■ Material for this exercise:

● ● ● ● ●

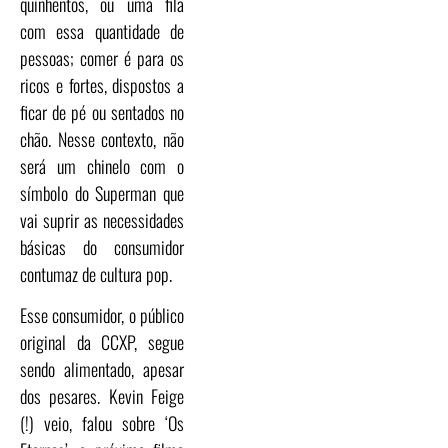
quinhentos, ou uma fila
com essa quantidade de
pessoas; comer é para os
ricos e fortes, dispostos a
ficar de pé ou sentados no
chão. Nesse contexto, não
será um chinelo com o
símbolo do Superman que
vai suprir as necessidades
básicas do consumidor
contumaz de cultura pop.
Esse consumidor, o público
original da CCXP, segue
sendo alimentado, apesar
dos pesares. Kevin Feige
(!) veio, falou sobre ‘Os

● ● ● ● ●

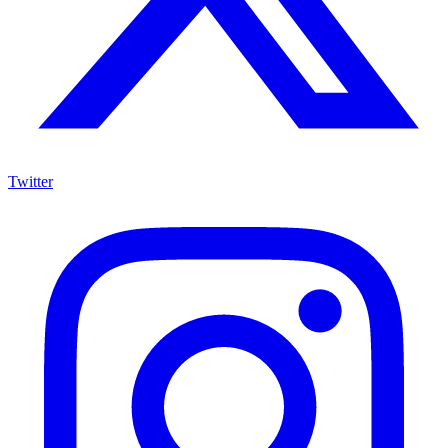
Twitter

● ● ● ● ●

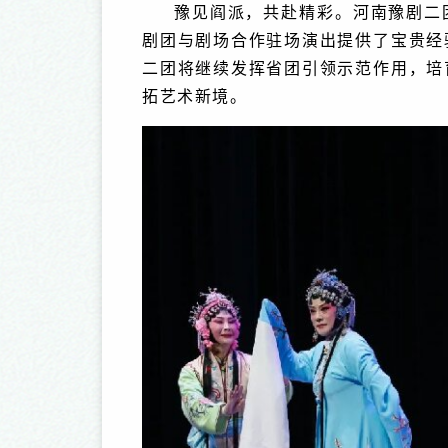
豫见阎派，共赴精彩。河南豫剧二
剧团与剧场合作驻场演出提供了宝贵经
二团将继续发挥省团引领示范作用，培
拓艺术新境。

● ● ● ● ●

■ What to work on: Looking at the entries above, copy out every line in which "consumidor" occurs.

■ Result for this exercise:
básicas do consumidor
Esse consumidor, o público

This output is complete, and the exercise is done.